Eur J Nucl Med Mol Imaging. 2021 Aug;48(9):2771-2781. doi: 10.1007/s00259-021-05197-3. Epub 2021 Feb 1.
To generate diagnostic F-FDG PET images of pediatric cancer patients from ultra-low-dose F-FDG PET input images, using a novel artificial intelligence (AI) algorithm.
We used whole-body F-FDG-PET/MRI scans of 33 children and young adults with lymphoma (3-30 years) to develop a convolutional neural network (CNN), which combines inputs from simulated 6.25% ultra-low-dose F-FDG PET scans and simultaneously acquired MRI scans to produce a standard-dose F-FDG PET scan. The image quality of ultra-low-dose PET scans, AI-augmented PET scans, and clinical standard PET scans was evaluated by traditional metrics in computer vision and by expert radiologists and nuclear medicine physicians, using Wilcoxon signed-rank tests and weighted kappa statistics.

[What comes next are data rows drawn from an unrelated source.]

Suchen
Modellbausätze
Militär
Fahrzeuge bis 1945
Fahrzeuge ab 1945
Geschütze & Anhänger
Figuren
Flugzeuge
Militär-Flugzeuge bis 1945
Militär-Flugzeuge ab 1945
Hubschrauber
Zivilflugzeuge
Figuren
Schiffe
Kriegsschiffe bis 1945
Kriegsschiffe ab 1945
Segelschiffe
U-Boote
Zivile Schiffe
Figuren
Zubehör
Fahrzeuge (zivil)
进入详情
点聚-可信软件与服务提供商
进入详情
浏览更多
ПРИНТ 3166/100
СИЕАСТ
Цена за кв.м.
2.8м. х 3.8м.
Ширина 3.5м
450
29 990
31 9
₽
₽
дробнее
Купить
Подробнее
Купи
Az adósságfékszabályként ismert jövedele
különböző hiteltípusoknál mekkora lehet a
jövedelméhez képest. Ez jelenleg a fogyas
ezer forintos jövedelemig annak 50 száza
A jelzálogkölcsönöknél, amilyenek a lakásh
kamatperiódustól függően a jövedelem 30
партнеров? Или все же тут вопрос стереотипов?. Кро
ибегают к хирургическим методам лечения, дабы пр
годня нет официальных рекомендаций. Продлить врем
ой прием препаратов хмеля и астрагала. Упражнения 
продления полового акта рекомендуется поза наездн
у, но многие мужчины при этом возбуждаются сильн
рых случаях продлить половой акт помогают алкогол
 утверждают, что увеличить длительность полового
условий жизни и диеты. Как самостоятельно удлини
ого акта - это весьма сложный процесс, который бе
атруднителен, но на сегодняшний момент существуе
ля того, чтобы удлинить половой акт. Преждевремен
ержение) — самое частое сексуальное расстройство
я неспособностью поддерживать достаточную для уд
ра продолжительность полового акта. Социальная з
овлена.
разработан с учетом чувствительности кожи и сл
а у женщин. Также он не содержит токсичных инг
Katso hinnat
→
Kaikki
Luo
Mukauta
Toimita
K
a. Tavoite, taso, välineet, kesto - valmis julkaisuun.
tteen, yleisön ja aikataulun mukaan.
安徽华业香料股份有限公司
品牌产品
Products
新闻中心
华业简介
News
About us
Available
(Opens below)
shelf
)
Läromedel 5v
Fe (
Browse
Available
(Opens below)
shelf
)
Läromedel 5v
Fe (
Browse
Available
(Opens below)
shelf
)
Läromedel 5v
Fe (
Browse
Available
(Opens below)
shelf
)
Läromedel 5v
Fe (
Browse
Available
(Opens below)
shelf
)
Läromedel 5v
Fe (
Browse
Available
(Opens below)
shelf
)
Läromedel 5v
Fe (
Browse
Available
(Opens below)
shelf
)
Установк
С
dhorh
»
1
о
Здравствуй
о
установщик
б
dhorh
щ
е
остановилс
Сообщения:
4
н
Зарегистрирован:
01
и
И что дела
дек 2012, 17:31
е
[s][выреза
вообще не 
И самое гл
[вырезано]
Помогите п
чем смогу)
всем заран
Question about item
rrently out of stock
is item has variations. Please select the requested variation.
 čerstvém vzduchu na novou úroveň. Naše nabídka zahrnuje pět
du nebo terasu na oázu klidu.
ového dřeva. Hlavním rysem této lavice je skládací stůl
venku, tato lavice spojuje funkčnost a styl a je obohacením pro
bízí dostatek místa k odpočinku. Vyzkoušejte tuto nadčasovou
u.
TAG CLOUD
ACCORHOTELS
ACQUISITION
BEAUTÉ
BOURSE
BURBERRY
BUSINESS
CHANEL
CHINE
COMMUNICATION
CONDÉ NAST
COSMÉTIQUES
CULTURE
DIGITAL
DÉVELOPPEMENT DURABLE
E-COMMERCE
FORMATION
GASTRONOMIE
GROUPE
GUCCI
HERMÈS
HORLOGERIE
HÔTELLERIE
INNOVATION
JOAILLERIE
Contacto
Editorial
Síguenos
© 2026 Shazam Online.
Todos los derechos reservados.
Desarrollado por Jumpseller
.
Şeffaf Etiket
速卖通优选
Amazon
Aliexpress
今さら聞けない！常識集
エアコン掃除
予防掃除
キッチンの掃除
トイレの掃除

The peak signal-to-noise ratio and structural similarity index were significantly higher, and the normalized root-mean-square error was significantly lower on the AI-reconstructed PET images compared to simulated 6.25% dose images (p < 0.001). Compared to the ground-truth standard-dose PET, SUV values of tumors and reference tissues were significantly higher on the simulated 6.25% ultra-low-dose PET scans as a result of image noise. After the CNN augmentation, the SUV values were recovered to values similar to the standard-dose PET. Quantitative measures of the readers' diagnostic confidence demonstrated significantly higher agreement between standard clinical scans and AI-reconstructed PET scans (kappa = 0.942) than 6.25% dose scans (kappa = 0.650).
Our CNN model could generate simulated clinical standard F-FDG PET images from ultra-low-dose inputs, while maintaining clinically relevant information in terms of diagnostic accuracy and quantitative SUV measurements.
利用一种新的人工智能(AI)算法,从超低剂量 F-FDG PET 输入图像生成儿科癌症患者的诊断 F-FDG PET 图像。
我们使用 33 例淋巴瘤儿童和青少年(3-30 岁)的全身 F-FDG-PET/MRI 扫描来开发卷积神经网络(CNN),该网络结合了来自模拟 6.25%超低剂量 F-FDG PET 扫描的输入以及同时采集的 MRI 扫描,以生成标准剂量 F-FDG PET 扫描。使用传统的计算机视觉指标和专家放射科医生和核医学医生,通过 Wilcoxon 符号秩检验和加权 Kappa 统计,评估超低剂量 PET 扫描、AI 增强 PET 扫描和临床标准 PET 扫描的图像质量。
与模拟 6.25%剂量图像相比,AI 重建的 PET 图像的峰值信噪比和结构相似性指数显著更高,归一化均方根误差显著更低(p<0.001)。与真实标准剂量 PET 相比,由于图像噪声,肿瘤和参考组织的 SUV 值在模拟的 6.25%超低剂量 PET 扫描中显著更高。经过 CNN 增强后,SUV 值恢复到与标准剂量 PET 相似的值。读者诊断信心的定量测量显示,标准临床扫描与 AI 重建的 PET 扫描之间的一致性显著更高(kappa=0.942),而不是 6.25%剂量扫描(kappa=0.650)。
我们的 CNN 模型可以从超低剂量输入生成模拟的临床标准 F-FDG PET 图像,同时在诊断准确性和定量 SUV 测量方面保持与临床相关的信息。